─── DATA FOR PROCESSING
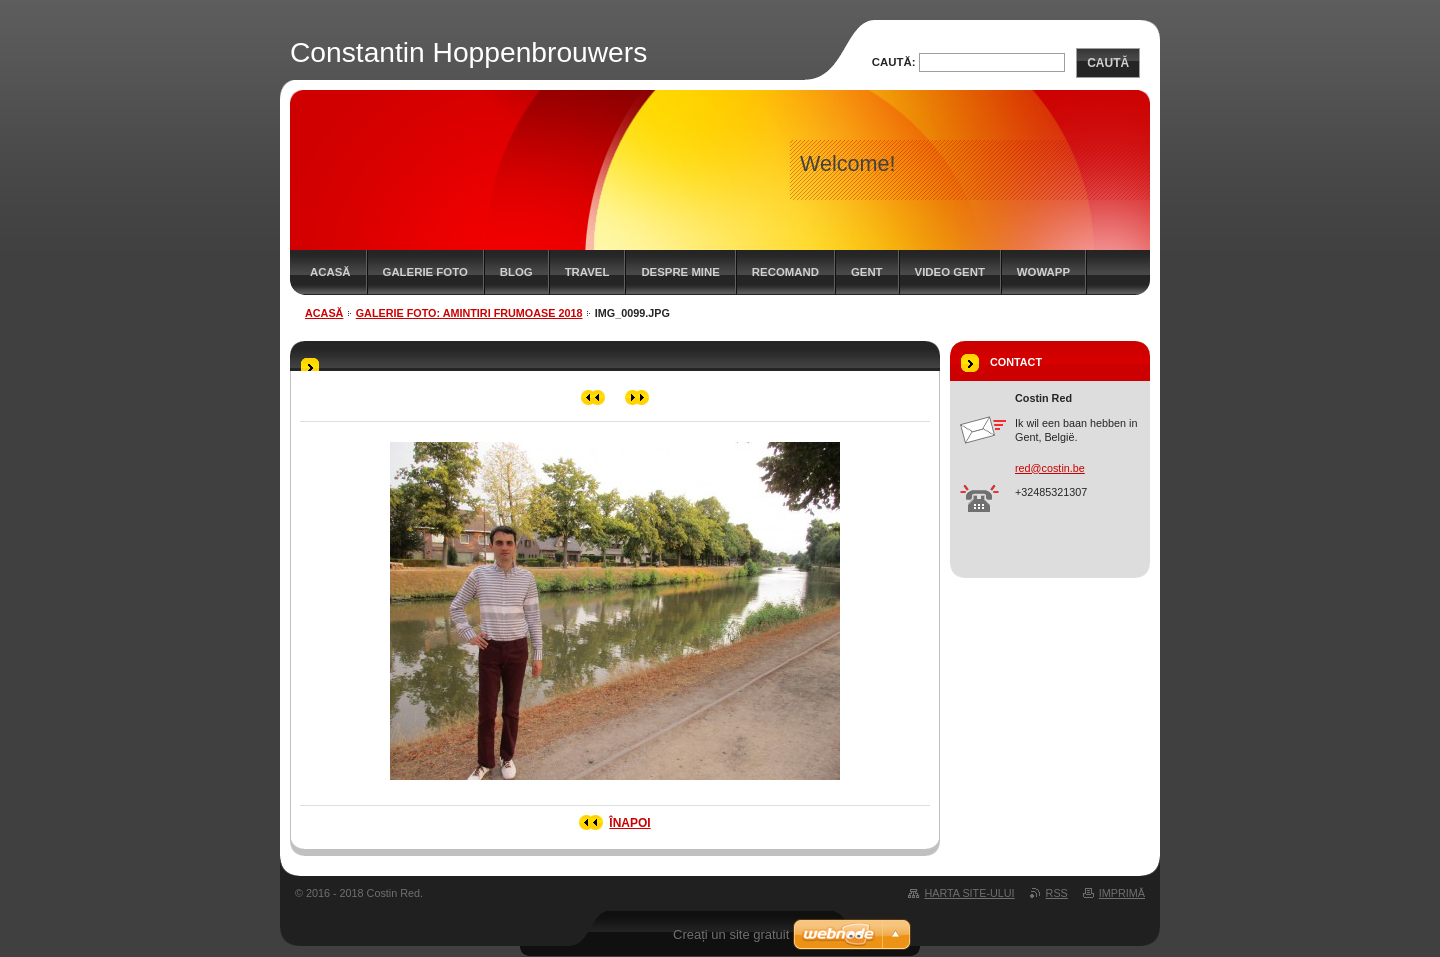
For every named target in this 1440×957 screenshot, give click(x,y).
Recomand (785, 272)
──────
─── DATA FOR PROCESSING
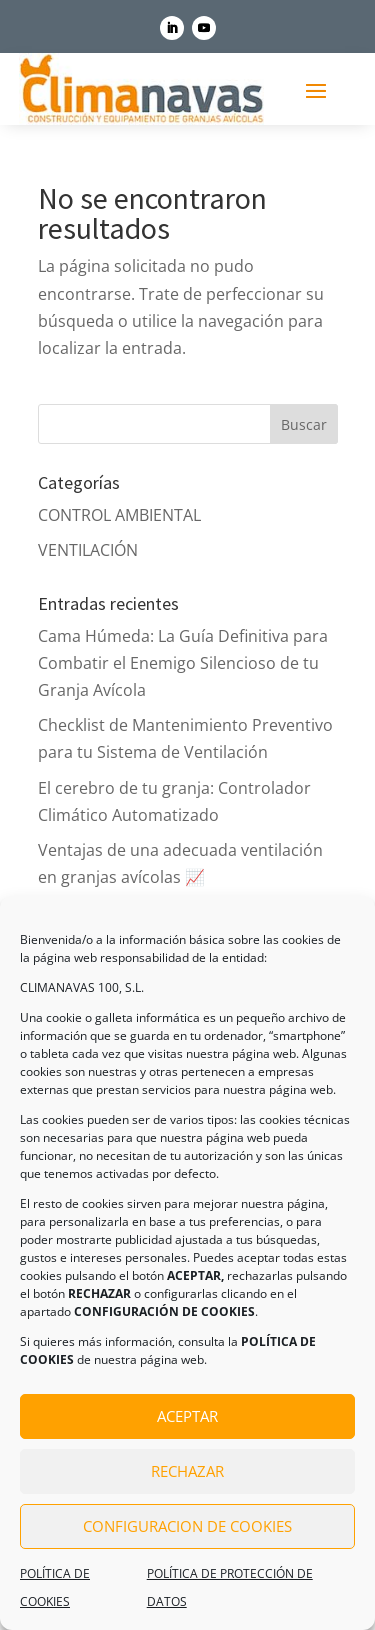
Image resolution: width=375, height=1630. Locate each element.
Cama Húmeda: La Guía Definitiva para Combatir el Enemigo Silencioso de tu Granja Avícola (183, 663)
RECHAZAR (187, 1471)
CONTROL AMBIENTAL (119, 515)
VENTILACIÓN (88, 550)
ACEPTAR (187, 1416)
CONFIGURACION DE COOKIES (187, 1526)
──────
▶ ACTIVITY: Retype the records above, but only those lines that fall between the line containing "RECHAZAR (187, 1471)" and the line containing "CONFIGURACION DE COOKIES (187, 1526)", with both of those lines included, exactly as written.

▶ OUTPUT OF THE TASK:
RECHAZAR (187, 1471)
CONTROL AMBIENTAL (119, 515)
VENTILACIÓN (88, 550)
ACEPTAR (187, 1416)
CONFIGURACION DE COOKIES (187, 1526)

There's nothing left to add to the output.